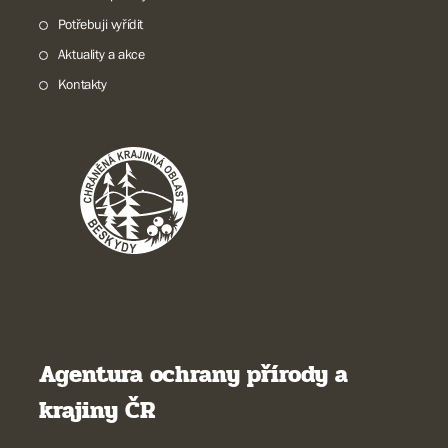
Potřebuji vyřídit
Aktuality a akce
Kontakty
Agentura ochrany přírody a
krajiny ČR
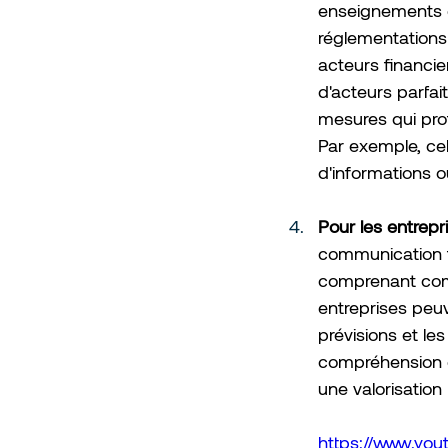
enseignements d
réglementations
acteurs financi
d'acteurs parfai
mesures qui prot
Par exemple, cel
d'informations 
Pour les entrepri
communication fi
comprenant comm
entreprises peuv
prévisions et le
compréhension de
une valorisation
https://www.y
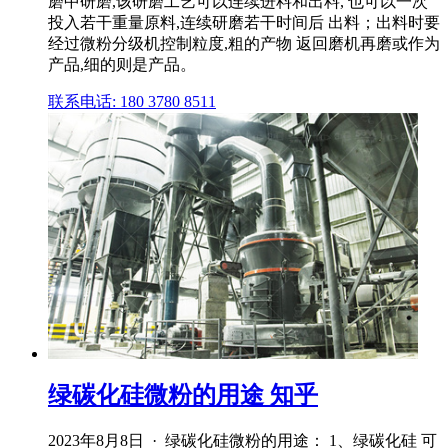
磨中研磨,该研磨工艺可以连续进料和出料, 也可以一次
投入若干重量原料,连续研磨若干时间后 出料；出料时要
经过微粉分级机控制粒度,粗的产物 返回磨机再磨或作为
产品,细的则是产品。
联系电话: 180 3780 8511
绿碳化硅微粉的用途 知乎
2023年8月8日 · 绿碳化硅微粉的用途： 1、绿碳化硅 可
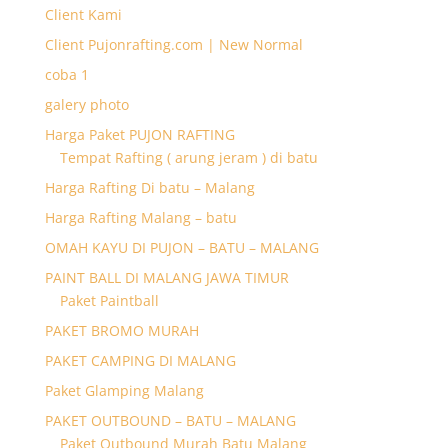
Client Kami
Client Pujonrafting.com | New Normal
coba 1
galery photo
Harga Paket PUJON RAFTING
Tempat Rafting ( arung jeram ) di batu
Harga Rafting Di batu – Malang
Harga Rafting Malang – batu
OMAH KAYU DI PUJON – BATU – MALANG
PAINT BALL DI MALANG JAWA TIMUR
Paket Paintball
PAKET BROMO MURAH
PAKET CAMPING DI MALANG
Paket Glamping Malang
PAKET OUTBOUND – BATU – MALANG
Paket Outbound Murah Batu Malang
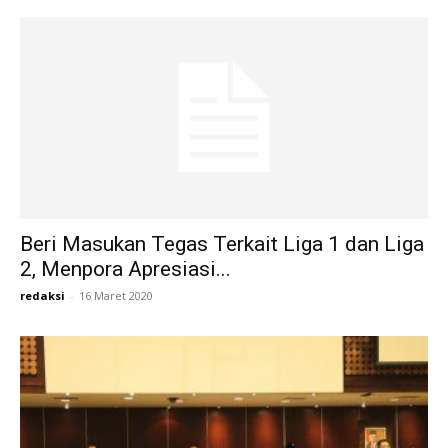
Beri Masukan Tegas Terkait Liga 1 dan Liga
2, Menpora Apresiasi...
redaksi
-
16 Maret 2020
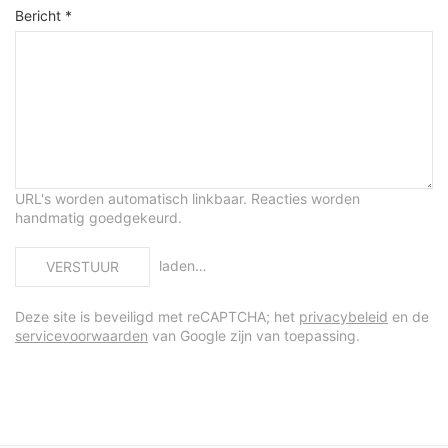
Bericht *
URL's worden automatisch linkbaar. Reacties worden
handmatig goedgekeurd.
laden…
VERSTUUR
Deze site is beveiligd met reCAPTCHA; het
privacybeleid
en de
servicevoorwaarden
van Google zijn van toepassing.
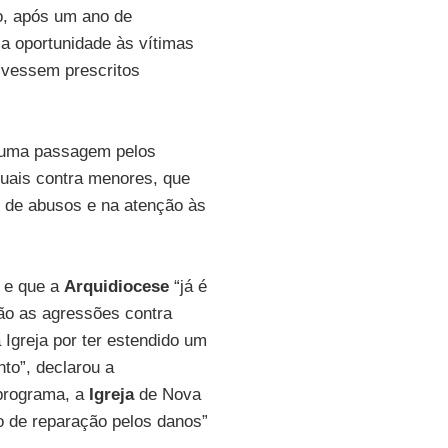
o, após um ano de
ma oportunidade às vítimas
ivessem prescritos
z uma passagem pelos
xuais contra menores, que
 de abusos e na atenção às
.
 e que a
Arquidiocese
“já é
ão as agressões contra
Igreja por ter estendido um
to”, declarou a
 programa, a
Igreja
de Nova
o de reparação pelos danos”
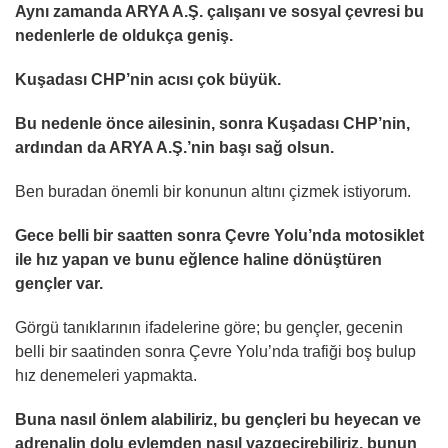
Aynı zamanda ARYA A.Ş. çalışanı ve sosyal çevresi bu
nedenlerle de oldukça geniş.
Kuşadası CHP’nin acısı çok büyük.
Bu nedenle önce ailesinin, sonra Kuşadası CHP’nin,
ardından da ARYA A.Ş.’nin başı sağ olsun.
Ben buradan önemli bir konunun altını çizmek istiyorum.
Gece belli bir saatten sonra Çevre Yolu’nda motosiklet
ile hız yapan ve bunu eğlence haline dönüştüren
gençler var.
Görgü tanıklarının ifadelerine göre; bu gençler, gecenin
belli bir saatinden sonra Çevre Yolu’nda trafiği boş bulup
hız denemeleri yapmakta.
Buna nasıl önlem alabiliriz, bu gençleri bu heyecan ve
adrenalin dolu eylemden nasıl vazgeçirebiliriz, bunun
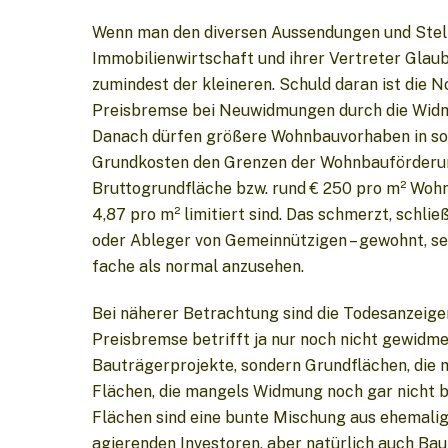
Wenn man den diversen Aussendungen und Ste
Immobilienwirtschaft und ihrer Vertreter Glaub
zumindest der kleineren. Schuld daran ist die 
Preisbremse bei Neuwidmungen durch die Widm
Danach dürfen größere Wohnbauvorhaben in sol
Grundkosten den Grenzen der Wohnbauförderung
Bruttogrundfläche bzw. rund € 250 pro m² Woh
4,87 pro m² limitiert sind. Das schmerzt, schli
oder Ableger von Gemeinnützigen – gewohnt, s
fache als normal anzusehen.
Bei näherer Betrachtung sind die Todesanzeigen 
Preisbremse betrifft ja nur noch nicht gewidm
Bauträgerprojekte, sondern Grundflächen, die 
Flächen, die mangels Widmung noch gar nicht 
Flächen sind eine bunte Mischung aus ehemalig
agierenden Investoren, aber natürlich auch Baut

- TASK TO CARRY OUT
Write out each entry again exactly, and skip the pictures.

- YOUR RESPONSE
Potřebuji vyřídit
Aktuality a akce
Kontakty
Agentura ochrany přírody a
krajiny ČR
enseignements d
réglementations
acteurs financi
d'acteurs parfai
mesures qui prot
Par exemple, cel
d'informations 
Pour les entrepri
communication fi
comprenant comm
entreprises peuv
prévisions et le
compréhension de
une valorisation
https://www.y
磨中研磨,该研磨工艺可以连续进料和出料, 也可以一次
投入若干重量原料,连续研磨若干时间后 出料；出料时要
经过微粉分级机控制粒度,粗的产物 返回磨机再磨或作为
产品,细的则是产品。
联系电话: 180 3780 8511
绿碳化硅微粉的用途 知乎
2023年8月8日 · 绿碳化硅微粉的用途： 1、绿碳化硅 可
Client Kami
Client Pujonrafting.com | New Normal
coba 1
galery photo
Harga Paket PUJON RAFTING
Tempat Rafting ( arung jeram ) di batu
Harga Rafting Di batu – Malang
Harga Rafting Malang – batu
OMAH KAYU DI PUJON – BATU – MALANG
PAINT BALL DI MALANG JAWA TIMUR
Paket Paintball
PAKET BROMO MURAH
PAKET CAMPING DI MALANG
Paket Glamping Malang
PAKET OUTBOUND – BATU – MALANG
Paket Outbound Murah Batu Malang
Beri Masukan Tegas Terkait Liga 1 dan Liga
2, Menpora Apresiasi...
redaksi
-
16 Maret 2020
Bericht *
URL's worden automatisch linkbaar. Reacties worden
handmatig goedgekeurd.
laden…
VERSTUUR
Deze site is beveiligd met reCAPTCHA; het
privacybeleid
en de
servicevoorwaarden
van Google zijn van toepassing.
o, após um ano de
ma oportunidade às vítimas
ivessem prescritos
z uma passagem pelos
xuais contra menores, que
 de abusos e na atenção às
.
 e que a
Arquidiocese
“já é
ão as agressões contra
Igreja por ter estendido um
to”, declarou a
 programa, a
Igreja
de Nova
o de reparação pelos danos”
Aynı zamanda ARYA A.Ş. çalışanı ve sosyal çevresi bu
nedenlerle de oldukça geniş.
Kuşadası CHP’nin acısı çok büyük.
Bu nedenle önce ailesinin, sonra Kuşadası CHP’nin,
ardından da ARYA A.Ş.’nin başı sağ olsun.
Ben buradan önemli bir konunun altını çizmek istiyorum.
Gece belli bir saatten sonra Çevre Yolu’nda motosiklet
ile hız yapan ve bunu eğlence haline dönüştüren
gençler var.
Görgü tanıklarının ifadelerine göre; bu gençler, gecenin
belli bir saatinden sonra Çevre Yolu’nda trafiği boş bulup
hız denemeleri yapmakta.
Buna nasıl önlem alabiliriz, bu gençleri bu heyecan ve
adrenalin dolu eylemden nasıl vazgeçirebiliriz, bunun
Wenn man den diversen Aussendungen und Ste
Immobilienwirtschaft und ihrer Vertreter Glaub
zumindest der kleineren. Schuld daran ist die 
Preisbremse bei Neuwidmungen durch die Widm
Danach dürfen größere Wohnbauvorhaben in sol
Grundkosten den Grenzen der Wohnbauförderung
Bruttogrundfläche bzw. rund € 250 pro m² Woh
4,87 pro m² limitiert sind. Das schmerzt, schli
oder Ableger von Gemeinnützigen – gewohnt, s
fache als normal anzusehen.
Bei näherer Betrachtung sind die Todesanzeigen 
Preisbremse betrifft ja nur noch nicht gewidm
Bauträgerprojekte, sondern Grundflächen, die 
Flächen, die mangels Widmung noch gar nicht 
Flächen sind eine bunte Mischung aus ehemalig
agierenden Investoren, aber natürlich auch Baut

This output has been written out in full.